Naamah was well-pleased when Noah at last left her alone, but she realized upon hearing a knock at the door that she rejoiced too soon; her coward husband had sent his son to do his bidding. Sem pleaded with her, but she had been ignoring his wheedling cries since he was in swaddling cloths begging for a toy, and soon sent him on his way. Displeased by his audacity, she put on her cloak and dashed through the rain to the ale-house where her good gossips were no doubt drinking away the day. Naamah found them well-drunk, as they were wont to be, but did not begrudge them their liquor. Pulling up a chair to join them, she heard their conversation about the impending flood and grimaced. It seemed there was no escaping the topic. She tried to point out that the river flooded every decade or so, but to no avail. Her good gossips drank in preparation the end of the world, avoiding thought of drowning in a great flood by drowning their sorrows in alcohol. Naamah sighed, and joined them. She needed something stronger than water to wash away the frustrations of the day. No sooner had she had filled her cup than who should come marching into the tavern but her sons. They yet again bade her to come with them, but her answer had not changed. She refused to imagine a life without her friends. Upon her firm refusal, Sem grabbed her while her gossips screamed in fear. Such was their surprise that they made no protest as she was forcibly taken away. Sem dragged her kicking and screaming into the ark, Jaffett pulling the ramp closed behind them with an ominous thud. . . Naamah tried to hit her traitorous husband who had given them the orders, but her sons pulled her away before she could do the damage that this grievous affront warranted. They shut her in the stall that had been meant for the unicorns and slid the bolt home as she trembled with rage.

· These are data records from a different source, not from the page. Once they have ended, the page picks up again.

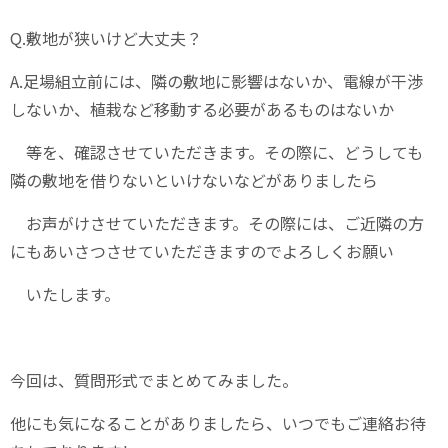
Q.敷地が狭いけど大丈夫？
A.足場組立前には、隣の敷地に影響はないか、電線が干渉
しないか、植栽など移動する必要があるものはないか
等を、確認させていただきます。その際に、どうしても
隣の敷地を借りないといけないなどがありましたら
お声がけさせていただきます。その際には、ご近隣の方
にもあいさつさせていただきますのでよろしくお願い
いたします。
今回は、質問形式でまとめてみました。
他にも気になることがありましたら、いつでもご連絡お待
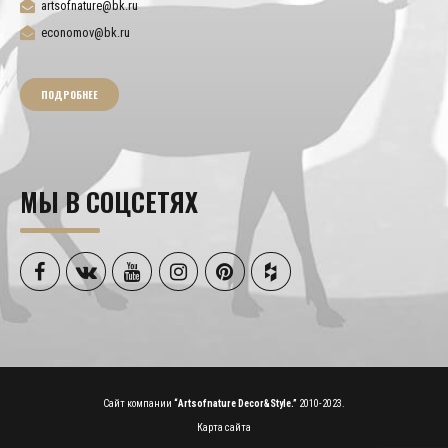
artsofnature@bk.ru
economov@bk.ru
ПОДРОБНЕЕ
МЫ В СОЦСЕТЯХ
Сайт компании
“Artsofnature Decor&Style.”
2010-2023.
Карта сайта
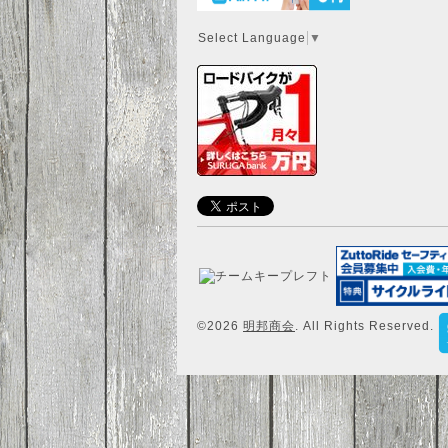
Select Language
▼
©2026
明邦商会
. All Rights Reserved.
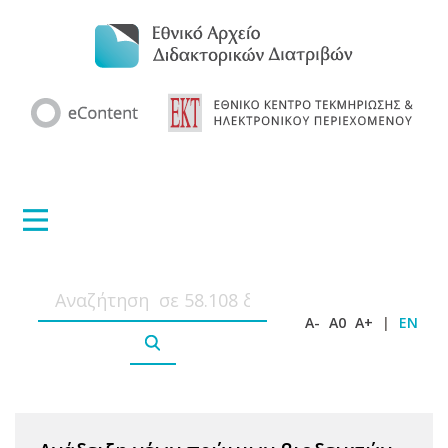
A-
A0
A+
|
EN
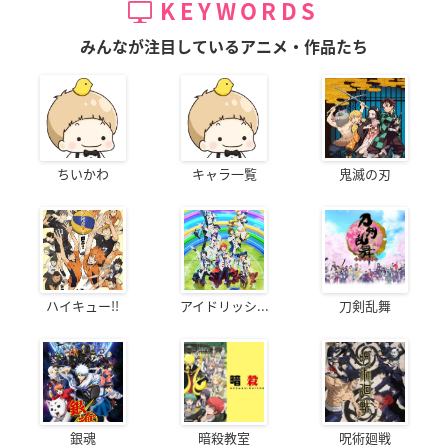
KEYWORDS
みんなが注目しているアニメ・作品たち
ちいかわ
キャラ一覧
鬼滅の刃
ハイキュー!!
アイドリッシ...
刀剣乱舞
銀魂
暗殺教室
呪術廻戦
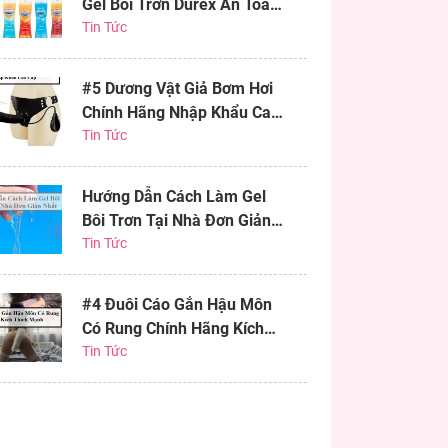
Gel Bôi Trơn Durex An Toàn
Hiệu Quả
Tin Tức
#5 Dương Vật Giả Bơm Hơi
Chính Hãng Nhập Khẩu Cao
Cấp
Tin Tức
Hướng Dẫn Cách Làm Gel
Bôi Trơn Tại Nhà Đơn Giản
Nhất
Tin Tức
#4 Đuôi Cáo Gắn Hậu Môn
Có Rung Chính Hãng Kích
Thích Mạnh
Tin Tức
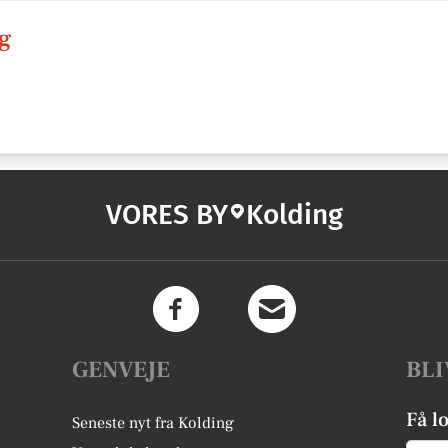
ng
VORES BY
Kolding
GENVEJE
BLI
Få l
Seneste nyt fra Kolding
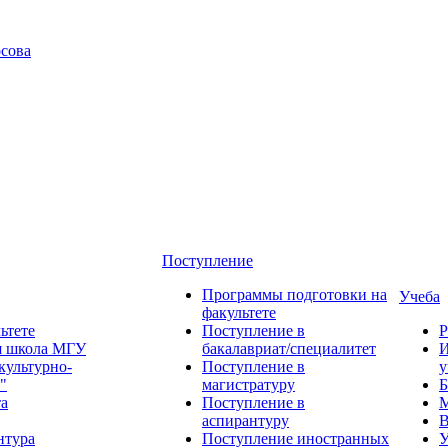
сова
Поступление
Программы подготовки на
Учеба
факультете
ьтете
Поступление в
Р
я школа МГУ
бакалавриат/специалитет
И
культурно-
Поступление в
у
"
магистратуру
Б
та
Поступление в
М
аспирантуру
В
нтура
Поступление иностранных
У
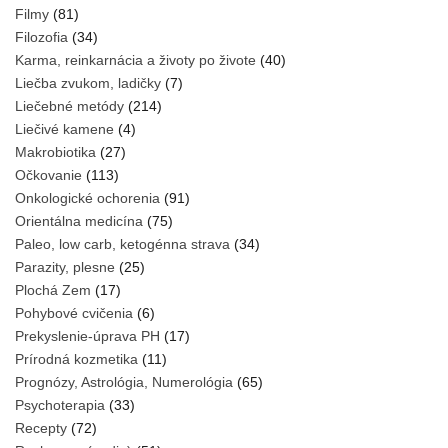
Filmy
(81)
Filozofia
(34)
Karma, reinkarnácia a životy po živote
(40)
Liečba zvukom, ladičky
(7)
Liečebné metódy
(214)
Liečivé kamene
(4)
Makrobiotika
(27)
Očkovanie
(113)
Onkologické ochorenia
(91)
Orientálna medicína
(75)
Paleo, low carb, ketogénna strava
(34)
Parazity, plesne
(25)
Plochá Zem
(17)
Pohybové cvičenia
(6)
Prekyslenie-úprava PH
(17)
Prírodná kozmetika
(11)
Prognózy, Astrológia, Numerológia
(65)
Psychoterapia
(33)
Recepty
(72)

Naamah ranted and raved and pounded on the door. When her pleas were met with silence, she eventually fell into an uneasy sleep out of pure exhaustion. In the dark hold, she was unaware of how much time had passed before she was finally awakened by sudden movement of the ground beneath her. The ark gave a tremendous shudder as the first wave slammed into it, then ever-so-slowly rose above its supports until it was truly floating. The air filled with the sounds of displeased animals, unaccustomed to the rock of the boat and the company of others not of their species. She could make out the bark of a fox and the roar of a bear over the lapping waves and the falling rain, and began to weep inconsolably as she realized what this meant. If the water levels had grown high enough that the ark was floating, then the town was completely submerged, and her friends along with it. Naamah cried at the injustice of it all. Despite their penchant for drink, her gossips were good women, who were always there for her. They had advised her on everything from the birth of her first child to how best to cook a chicken. She had watched their children when they needed time to themselves, and they had watched hers in return. After all of their children were full-well grown, they had found other ways to occupy their time. They drank, and swapped tales about the trials and tribulations of being a wife, ideas on how best to run a town, and advice on how to grow a garden. Naamah sat in the dark and thought about her friends and all they had done for her, and about how much space was left on the ark. They could have fit. They could have fit.
. When Noah finally unbolted the door and allowed her upstairs onto the deck, she looked out at the sea that spread out for as far as the eye could see in all directions, and cried for the closeness that she knew she would never have again.